Activity
Could you find every line in the entries below that holds the word "Indonesia" and copy it?

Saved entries
########################################

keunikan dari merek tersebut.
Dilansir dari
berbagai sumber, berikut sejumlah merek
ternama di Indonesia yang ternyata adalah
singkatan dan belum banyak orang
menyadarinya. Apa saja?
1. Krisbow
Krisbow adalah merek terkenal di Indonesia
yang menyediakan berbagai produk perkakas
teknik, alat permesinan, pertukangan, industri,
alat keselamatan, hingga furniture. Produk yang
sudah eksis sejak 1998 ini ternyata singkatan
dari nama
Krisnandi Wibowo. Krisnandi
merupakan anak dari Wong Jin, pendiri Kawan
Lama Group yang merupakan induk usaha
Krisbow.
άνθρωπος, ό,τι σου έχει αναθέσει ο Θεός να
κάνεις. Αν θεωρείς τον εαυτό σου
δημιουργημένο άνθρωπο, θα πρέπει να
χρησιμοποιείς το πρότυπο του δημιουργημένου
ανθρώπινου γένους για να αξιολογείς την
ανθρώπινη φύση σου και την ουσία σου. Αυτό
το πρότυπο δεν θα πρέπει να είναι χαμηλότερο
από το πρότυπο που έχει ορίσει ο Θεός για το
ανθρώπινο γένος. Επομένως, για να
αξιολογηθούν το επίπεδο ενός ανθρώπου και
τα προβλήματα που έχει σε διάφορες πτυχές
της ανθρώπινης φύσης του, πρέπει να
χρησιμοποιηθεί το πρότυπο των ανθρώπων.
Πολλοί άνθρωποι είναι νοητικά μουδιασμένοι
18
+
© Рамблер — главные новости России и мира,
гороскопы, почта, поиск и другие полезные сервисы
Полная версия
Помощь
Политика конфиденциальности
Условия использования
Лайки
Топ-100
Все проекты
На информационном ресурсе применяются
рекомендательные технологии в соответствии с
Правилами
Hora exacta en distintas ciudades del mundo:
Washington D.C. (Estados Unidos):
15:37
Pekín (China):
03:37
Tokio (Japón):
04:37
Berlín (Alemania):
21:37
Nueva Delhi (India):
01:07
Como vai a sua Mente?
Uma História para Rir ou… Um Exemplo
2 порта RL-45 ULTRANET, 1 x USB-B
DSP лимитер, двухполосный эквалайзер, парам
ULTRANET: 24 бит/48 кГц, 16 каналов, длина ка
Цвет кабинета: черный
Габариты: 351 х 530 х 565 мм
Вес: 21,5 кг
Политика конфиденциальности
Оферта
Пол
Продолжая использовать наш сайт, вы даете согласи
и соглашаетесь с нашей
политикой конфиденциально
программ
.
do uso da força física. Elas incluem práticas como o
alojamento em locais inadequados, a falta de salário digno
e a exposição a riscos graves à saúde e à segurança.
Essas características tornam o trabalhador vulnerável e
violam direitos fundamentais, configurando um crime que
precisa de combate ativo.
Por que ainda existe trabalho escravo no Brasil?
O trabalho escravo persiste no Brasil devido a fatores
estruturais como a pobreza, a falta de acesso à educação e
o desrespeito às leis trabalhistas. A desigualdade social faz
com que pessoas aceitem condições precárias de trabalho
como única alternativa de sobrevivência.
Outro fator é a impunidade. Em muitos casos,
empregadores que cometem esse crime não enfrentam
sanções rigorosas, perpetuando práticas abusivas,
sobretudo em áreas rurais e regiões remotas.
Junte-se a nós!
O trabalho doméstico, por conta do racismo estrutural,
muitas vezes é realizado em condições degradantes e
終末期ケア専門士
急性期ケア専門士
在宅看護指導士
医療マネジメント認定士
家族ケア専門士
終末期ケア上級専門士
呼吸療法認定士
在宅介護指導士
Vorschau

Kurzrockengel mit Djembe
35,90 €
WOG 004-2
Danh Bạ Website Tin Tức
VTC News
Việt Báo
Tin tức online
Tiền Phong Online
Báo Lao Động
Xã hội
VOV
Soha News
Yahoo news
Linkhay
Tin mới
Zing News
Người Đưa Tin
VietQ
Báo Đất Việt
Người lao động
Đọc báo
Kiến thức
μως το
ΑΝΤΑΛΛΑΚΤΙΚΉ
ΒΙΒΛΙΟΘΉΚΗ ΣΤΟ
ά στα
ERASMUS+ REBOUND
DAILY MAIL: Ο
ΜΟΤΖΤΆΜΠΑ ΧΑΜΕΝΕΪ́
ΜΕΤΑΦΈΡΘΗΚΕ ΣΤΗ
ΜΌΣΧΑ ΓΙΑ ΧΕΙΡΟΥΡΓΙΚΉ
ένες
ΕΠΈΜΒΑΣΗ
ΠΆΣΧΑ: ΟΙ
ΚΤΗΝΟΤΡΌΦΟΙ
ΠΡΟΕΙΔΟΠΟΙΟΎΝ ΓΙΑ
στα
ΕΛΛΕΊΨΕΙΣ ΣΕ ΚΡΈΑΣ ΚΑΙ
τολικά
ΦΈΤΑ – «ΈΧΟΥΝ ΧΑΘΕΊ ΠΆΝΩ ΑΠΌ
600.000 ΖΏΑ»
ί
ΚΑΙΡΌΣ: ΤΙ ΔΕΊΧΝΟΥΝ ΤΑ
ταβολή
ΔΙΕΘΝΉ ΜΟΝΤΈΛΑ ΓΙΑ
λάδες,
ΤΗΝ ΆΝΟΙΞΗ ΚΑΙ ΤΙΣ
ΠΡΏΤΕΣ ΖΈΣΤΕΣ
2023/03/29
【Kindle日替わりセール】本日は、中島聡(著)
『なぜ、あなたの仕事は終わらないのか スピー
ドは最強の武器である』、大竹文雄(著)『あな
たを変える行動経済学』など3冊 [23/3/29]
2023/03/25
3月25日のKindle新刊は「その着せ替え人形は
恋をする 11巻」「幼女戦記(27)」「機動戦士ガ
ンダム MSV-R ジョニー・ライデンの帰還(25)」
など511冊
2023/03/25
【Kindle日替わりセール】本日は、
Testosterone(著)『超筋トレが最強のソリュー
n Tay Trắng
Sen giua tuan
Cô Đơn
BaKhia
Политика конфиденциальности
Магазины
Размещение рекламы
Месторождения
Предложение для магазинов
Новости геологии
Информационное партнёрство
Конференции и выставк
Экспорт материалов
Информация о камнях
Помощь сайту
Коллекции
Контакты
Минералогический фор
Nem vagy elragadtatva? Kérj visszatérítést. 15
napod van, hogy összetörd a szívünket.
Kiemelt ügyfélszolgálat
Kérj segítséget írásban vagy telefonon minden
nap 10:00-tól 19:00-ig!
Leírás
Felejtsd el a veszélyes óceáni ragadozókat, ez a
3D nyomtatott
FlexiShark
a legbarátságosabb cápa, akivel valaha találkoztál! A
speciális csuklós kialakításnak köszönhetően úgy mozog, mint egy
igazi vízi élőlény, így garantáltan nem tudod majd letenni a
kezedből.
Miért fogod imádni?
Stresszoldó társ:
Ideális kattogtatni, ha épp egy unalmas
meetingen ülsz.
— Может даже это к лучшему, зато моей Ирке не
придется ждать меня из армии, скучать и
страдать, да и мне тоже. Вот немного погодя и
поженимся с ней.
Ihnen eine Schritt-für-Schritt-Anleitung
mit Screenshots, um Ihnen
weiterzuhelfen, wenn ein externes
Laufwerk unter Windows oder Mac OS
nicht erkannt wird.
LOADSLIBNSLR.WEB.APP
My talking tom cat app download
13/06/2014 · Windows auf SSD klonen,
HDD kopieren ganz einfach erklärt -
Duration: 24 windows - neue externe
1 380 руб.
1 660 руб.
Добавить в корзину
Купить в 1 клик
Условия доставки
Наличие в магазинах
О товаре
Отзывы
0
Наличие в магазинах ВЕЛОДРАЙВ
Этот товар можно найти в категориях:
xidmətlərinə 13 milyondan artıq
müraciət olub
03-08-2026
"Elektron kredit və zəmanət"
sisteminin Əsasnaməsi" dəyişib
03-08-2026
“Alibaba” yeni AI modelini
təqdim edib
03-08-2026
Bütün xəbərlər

########################################

Task answer
ternama di Indonesia yang ternyata adalah
Krisbow adalah merek terkenal di Indonesia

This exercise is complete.